- **What the exercise asks**
Every record below should be repeated exactly. Omit the pictures.

(Saved entries)

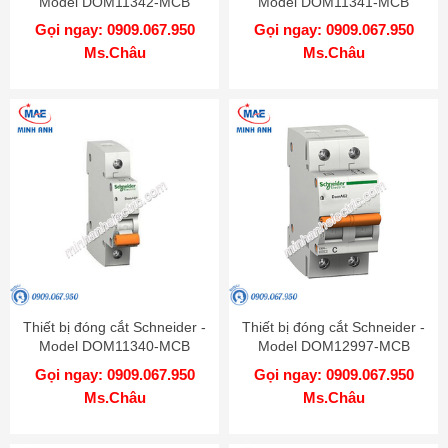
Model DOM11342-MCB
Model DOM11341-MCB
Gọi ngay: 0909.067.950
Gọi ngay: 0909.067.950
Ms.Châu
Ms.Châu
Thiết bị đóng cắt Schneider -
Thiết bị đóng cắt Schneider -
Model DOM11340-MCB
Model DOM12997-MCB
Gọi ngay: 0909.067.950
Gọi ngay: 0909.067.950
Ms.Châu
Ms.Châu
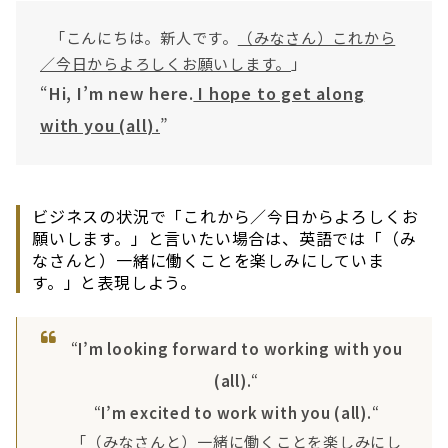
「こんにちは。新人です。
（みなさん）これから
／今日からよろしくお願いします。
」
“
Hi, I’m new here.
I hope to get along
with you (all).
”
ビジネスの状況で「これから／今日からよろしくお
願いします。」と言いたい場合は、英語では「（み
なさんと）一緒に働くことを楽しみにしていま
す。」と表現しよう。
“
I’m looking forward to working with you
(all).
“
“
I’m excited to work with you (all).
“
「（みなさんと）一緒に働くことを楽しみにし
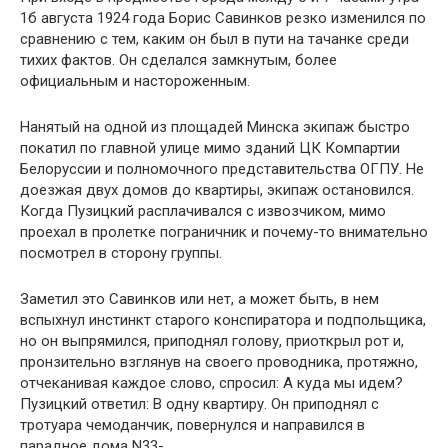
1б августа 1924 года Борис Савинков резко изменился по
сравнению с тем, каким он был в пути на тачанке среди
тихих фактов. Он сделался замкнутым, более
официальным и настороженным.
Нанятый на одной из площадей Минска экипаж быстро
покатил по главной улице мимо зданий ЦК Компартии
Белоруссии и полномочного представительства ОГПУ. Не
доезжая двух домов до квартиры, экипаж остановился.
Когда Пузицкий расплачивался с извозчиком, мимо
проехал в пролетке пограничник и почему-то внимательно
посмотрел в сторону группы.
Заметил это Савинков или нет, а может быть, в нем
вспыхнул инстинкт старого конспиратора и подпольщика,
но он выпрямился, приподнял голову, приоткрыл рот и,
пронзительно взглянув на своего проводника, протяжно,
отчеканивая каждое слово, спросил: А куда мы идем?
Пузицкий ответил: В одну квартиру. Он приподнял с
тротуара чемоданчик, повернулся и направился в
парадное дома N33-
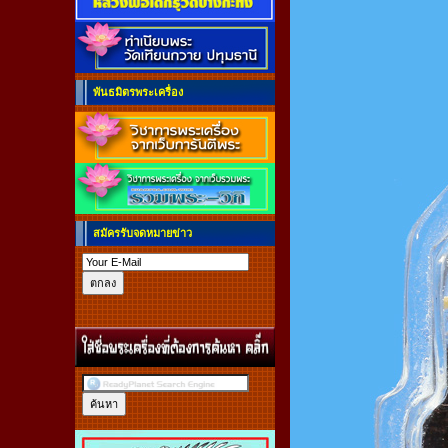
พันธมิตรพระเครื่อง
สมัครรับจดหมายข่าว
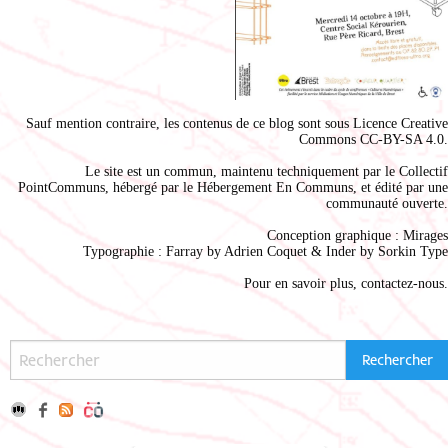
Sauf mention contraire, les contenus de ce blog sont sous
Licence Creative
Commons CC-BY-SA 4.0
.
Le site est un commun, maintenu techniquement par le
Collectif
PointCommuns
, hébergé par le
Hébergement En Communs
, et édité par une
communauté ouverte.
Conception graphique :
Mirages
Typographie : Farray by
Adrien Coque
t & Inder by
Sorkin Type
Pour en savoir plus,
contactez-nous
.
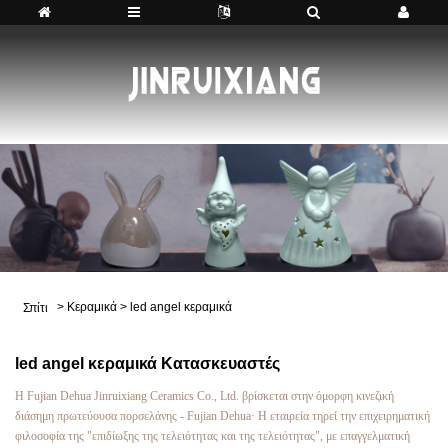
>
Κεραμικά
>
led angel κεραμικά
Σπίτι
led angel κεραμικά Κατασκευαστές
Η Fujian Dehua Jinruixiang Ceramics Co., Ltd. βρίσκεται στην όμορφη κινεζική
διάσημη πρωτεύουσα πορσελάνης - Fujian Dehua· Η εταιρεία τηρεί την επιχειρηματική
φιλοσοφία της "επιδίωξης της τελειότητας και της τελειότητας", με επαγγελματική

- **Finished exercise**
Model DOM11342-MCB
Model DOM11341-MCB
Gọi ngay: 0909.067.950
Gọi ngay: 0909.067.950
Ms.Châu
Ms.Châu
Thiết bị đóng cắt Schneider -
Thiết bị đóng cắt Schneider -
Model DOM11340-MCB
Model DOM12997-MCB
Gọi ngay: 0909.067.950
Gọi ngay: 0909.067.950
Ms.Châu
Ms.Châu
「こんにちは。新人です。
（みなさん）これから
／今日からよろしくお願いします。
」
“
Hi, I’m new here.
I hope to get along
with you (all).
”
ビジネスの状況で「これから／今日からよろしくお
願いします。」と言いたい場合は、英語では「（み
なさんと）一緒に働くことを楽しみにしていま
す。」と表現しよう。
“
I’m looking forward to working with you
(all).
“
“
I’m excited to work with you (all).
“
「（みなさんと）一緒に働くことを楽しみにし
1б августа 1924 года Борис Савинков резко изменился по
сравнению с тем, каким он был в пути на тачанке среди
тихих фактов. Он сделался замкнутым, более
официальным и настороженным.
Нанятый на одной из площадей Минска экипаж быстро
покатил по главной улице мимо зданий ЦК Компартии
Белоруссии и полномочного представительства ОГПУ. Не
доезжая двух домов до квартиры, экипаж остановился.
Когда Пузицкий расплачивался с извозчиком, мимо
проехал в пролетке пограничник и почему-то внимательно
посмотрел в сторону группы.
Заметил это Савинков или нет, а может быть, в нем
вспыхнул инстинкт старого конспиратора и подпольщика,
но он выпрямился, приподнял голову, приоткрыл рот и,
пронзительно взглянув на своего проводника, протяжно,
отчеканивая каждое слово, спросил: А куда мы идем?
Пузицкий ответил: В одну квартиру. Он приподнял с
тротуара чемоданчик, повернулся и направился в
парадное дома N33-
พันธมิตรพระเครื่อง
สมัครรับจดหมายข่าว
Sauf mention contraire, les contenus de ce blog sont sous
Licence Creative
Commons CC-BY-SA 4.0
.
Le site est un commun, maintenu techniquement par le
Collectif
PointCommuns
, hébergé par le
Hébergement En Communs
, et édité par une
communauté ouverte.
Conception graphique :
Mirages
Typographie : Farray by
Adrien Coque
t & Inder by
Sorkin Type
Pour en savoir plus,
contactez-nous
.
>
Κεραμικά
>
led angel κεραμικά
Σπίτι
led angel κεραμικά Κατασκευαστές
Η Fujian Dehua Jinruixiang Ceramics Co., Ltd. βρίσκεται στην όμορφη κινεζική
διάσημη πρωτεύουσα πορσελάνης - Fujian Dehua· Η εταιρεία τηρεί την επιχειρηματική
φιλοσοφία της "επιδίωξης της τελειότητας και της τελειότητας", με επαγγελματική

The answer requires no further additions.